*Problem to work on*
Search the records that follow and extract every line containing the string "function".
[[ Records for the task open ]]
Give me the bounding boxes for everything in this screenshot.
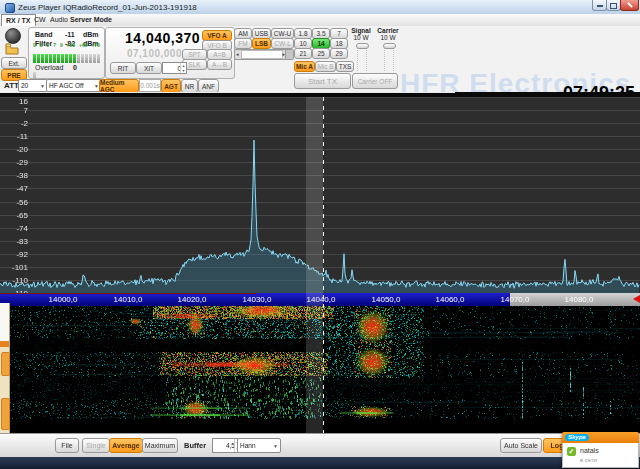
background-window-button <box>1 398 10 430</box>
maximum-button[interactable]: Maximum <box>142 438 178 453</box>
minimize-button[interactable] <box>592 0 607 11</box>
start-tx-button[interactable]: Start TX <box>294 73 351 89</box>
mode-lsb-button[interactable]: LSB <box>252 38 271 49</box>
frequency-scale-tick: 14030,0 <box>233 295 281 304</box>
carrier-slider-value: 10 W <box>376 34 400 41</box>
band-level-value: -11 <box>65 31 75 38</box>
auto-scale-button[interactable]: Auto Scale <box>500 438 542 453</box>
band-level-label: Band <box>35 31 53 38</box>
skype-contact-name: natals <box>580 447 599 454</box>
background-window-button <box>1 352 10 376</box>
nr-button[interactable]: NR <box>181 79 198 93</box>
frequency-scale-tick: 14050,0 <box>362 295 410 304</box>
rit-offset-spinner[interactable]: 0▲▼ <box>162 62 187 74</box>
divider-highlight <box>0 92 455 93</box>
band-level-unit: dBm <box>83 31 99 38</box>
skype-notification-header: Skype <box>562 432 639 443</box>
background-window-bar <box>0 341 9 347</box>
app-icon <box>5 3 15 13</box>
window-title: Zeus Player IQRadioRecord_01-Jun-2013-19… <box>18 3 197 12</box>
vfo-b-frequency-display[interactable]: 07,100,000 <box>108 48 182 59</box>
close-button[interactable] <box>620 0 639 11</box>
filter-width-scrollbar[interactable]: ◂ ▸ <box>234 49 294 60</box>
control-panel: Ext. PRE Band -11 dBm Filter -82 dBm 035… <box>0 26 640 92</box>
frequency-panel: 14,040,370 07,100,000 VFO A VFO B SPT A=… <box>105 27 235 79</box>
scrollbar-track[interactable] <box>241 50 283 59</box>
agc-time-value: 0.001s <box>139 79 161 92</box>
tuning-marker-icon <box>633 295 640 303</box>
open-file-icon[interactable] <box>5 43 19 55</box>
mode-cwl-button[interactable]: CW-L <box>271 38 294 49</box>
title-bar: Zeus Player IQRadioRecord_01-Jun-2013-19… <box>0 0 640 15</box>
frequency-scale-tick: 14070,0 <box>491 295 539 304</box>
maximize-button[interactable] <box>606 0 621 11</box>
frequency-scale-tick: 14020,0 <box>168 295 216 304</box>
smeter-scale: 03579+30+60+70 <box>33 42 100 48</box>
tuning-knob-icon[interactable] <box>5 28 21 44</box>
frequency-scale-tick: 14060,0 <box>426 295 474 304</box>
single-button[interactable]: Single <box>82 438 110 453</box>
display-toolbar: File Single Average Maximum Buffer 4,5▲▼… <box>0 433 640 458</box>
background-window-area <box>0 303 9 341</box>
agc-mode-value: HF AGC Off <box>49 82 84 89</box>
rit-button[interactable]: RIT <box>110 62 136 74</box>
txs-button[interactable]: TXS <box>336 61 354 72</box>
frequency-scale-bar[interactable]: 14000,014010,014020,014030,014040,014050… <box>0 293 640 306</box>
agt-button[interactable]: AGT <box>161 79 181 93</box>
att-dropdown[interactable]: 20▼ <box>18 79 48 92</box>
att-value: 20 <box>21 82 28 89</box>
carrier-slider-label: Carrier <box>376 27 400 34</box>
skype-notification-body[interactable]: ✓ natals в сети <box>562 443 639 468</box>
ext-button[interactable]: Ext. <box>1 57 27 69</box>
frequency-scale-tick: 14010,0 <box>104 295 152 304</box>
band-25-button[interactable]: 25 <box>312 48 330 59</box>
frequency-scale-tick: 14040,0 <box>297 295 345 304</box>
spectrum-display[interactable] <box>0 97 640 293</box>
window-function-value: Hann <box>240 442 256 449</box>
smeter-bargraph <box>33 49 104 58</box>
background-window-edge <box>0 303 10 433</box>
frequency-scale-tick: 14000,0 <box>39 295 87 304</box>
overload-value: 0 <box>73 64 77 71</box>
a-swap-b-button[interactable]: A↔B <box>207 59 232 70</box>
agc-mode-dropdown[interactable]: HF AGC Off▼ <box>46 79 102 92</box>
windows-taskbar <box>0 457 640 469</box>
app-window: Zeus Player IQRadioRecord_01-Jun-2013-19… <box>0 0 640 469</box>
band-29-button[interactable]: 29 <box>330 48 348 59</box>
agc-speed-button[interactable]: Medium AGC <box>99 79 139 93</box>
signal-slider-handle[interactable] <box>356 43 369 49</box>
signal-slider-label: Signal <box>350 27 372 34</box>
frequency-scale-tick: 14080,0 <box>555 295 603 304</box>
overload-label: Overload <box>35 64 63 71</box>
file-button[interactable]: File <box>55 438 79 453</box>
playback-progress-line <box>0 293 257 294</box>
buffer-label: Buffer <box>184 441 206 450</box>
tab-server-mode[interactable]: Server Mode <box>66 14 116 25</box>
signal-slider-value: 10 W <box>350 34 372 41</box>
window-function-dropdown[interactable]: Hann▼ <box>237 438 281 453</box>
xit-button[interactable]: XIT <box>136 62 162 74</box>
skype-notification[interactable]: Skype ✓ natals в сети <box>562 432 639 468</box>
mic-b-button[interactable]: Mic B <box>315 61 336 72</box>
att-label: ATT <box>4 81 19 90</box>
waterfall-display[interactable] <box>0 306 640 433</box>
mode-fm-button[interactable]: FM <box>234 38 252 49</box>
scrollbar-thumb[interactable] <box>285 50 293 59</box>
meter-panel: Band -11 dBm Filter -82 dBm 03579+30+60+… <box>28 27 105 79</box>
online-status-icon: ✓ <box>567 447 576 456</box>
carrier-off-button[interactable]: Carrier OFF <box>352 73 398 89</box>
skype-logo: Skype <box>565 434 589 441</box>
skype-contact-status: в сети <box>580 457 597 463</box>
scroll-left-icon[interactable]: ◂ <box>236 51 239 57</box>
average-button[interactable]: Average <box>109 438 143 453</box>
carrier-slider-handle[interactable] <box>383 43 396 49</box>
band-21-button[interactable]: 21 <box>294 48 312 59</box>
mic-a-button[interactable]: Mic A <box>294 61 315 72</box>
vfo-a-frequency-display[interactable]: 14,040,370 <box>108 30 200 46</box>
anf-button[interactable]: ANF <box>198 79 219 93</box>
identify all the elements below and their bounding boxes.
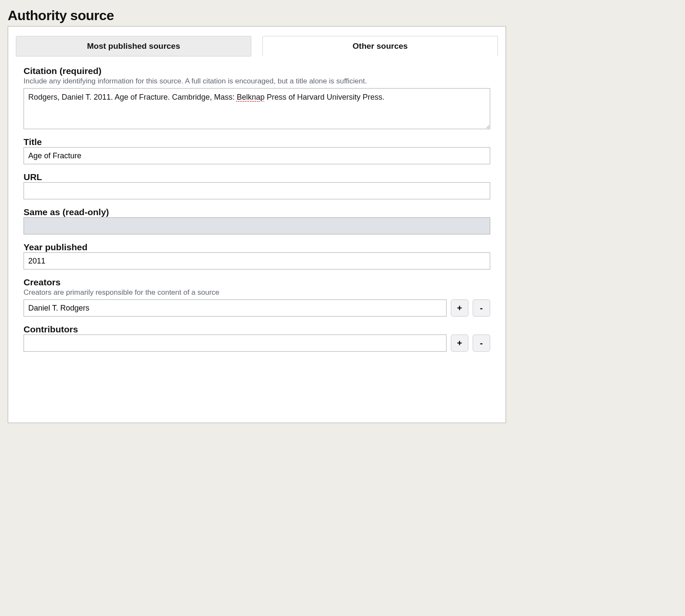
tab-bar: Most published sources Other sources (8, 27, 506, 56)
form-panel: Most published sources Other sources Cit… (8, 26, 506, 423)
citation-text-prefix: Rodgers, Daniel T. 2011. Age of Fracture… (28, 93, 237, 101)
citation-text-suffix: Press of Harvard University Press. (265, 93, 384, 101)
contributors-remove-button[interactable]: - (473, 335, 490, 352)
contributors-label: Contributors (24, 324, 490, 335)
same-as-label: Same as (read-only) (24, 207, 490, 217)
field-same-as: Same as (read-only) (24, 207, 490, 234)
contributors-add-button[interactable]: + (451, 335, 468, 352)
same-as-box (24, 217, 490, 234)
url-label: URL (24, 172, 490, 182)
citation-text-marked: Belknap (237, 93, 265, 101)
year-input[interactable] (24, 252, 490, 270)
tab-other-sources[interactable]: Other sources (262, 36, 498, 56)
field-contributors: Contributors + - (24, 324, 490, 352)
creators-input[interactable] (24, 299, 447, 317)
contributors-input[interactable] (24, 335, 447, 352)
title-label: Title (24, 137, 490, 147)
field-citation: Citation (required) Include any identify… (24, 66, 490, 129)
creators-label: Creators (24, 277, 490, 287)
creators-help: Creators are primarily responsible for t… (24, 288, 490, 297)
title-input[interactable] (24, 147, 490, 164)
year-label: Year published (24, 242, 490, 252)
field-url: URL (24, 172, 490, 199)
citation-help: Include any identifying information for … (24, 77, 490, 86)
url-input[interactable] (24, 182, 490, 199)
citation-textarea[interactable]: Rodgers, Daniel T. 2011. Age of Fracture… (24, 88, 490, 129)
page-title: Authority source (8, 8, 506, 24)
creators-remove-button[interactable]: - (473, 299, 490, 317)
field-title: Title (24, 137, 490, 164)
field-year-published: Year published (24, 242, 490, 270)
field-creators: Creators Creators are primarily responsi… (24, 277, 490, 317)
tab-most-published-sources[interactable]: Most published sources (16, 36, 251, 56)
citation-label: Citation (required) (24, 66, 490, 76)
creators-add-button[interactable]: + (451, 299, 468, 317)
[[ Records for the task closed ]]
*Answer for the task*
window-function-value: Hann <box>240 442 256 449</box>
window-function-dropdown[interactable]: Hann▼ <box>237 438 281 453</box>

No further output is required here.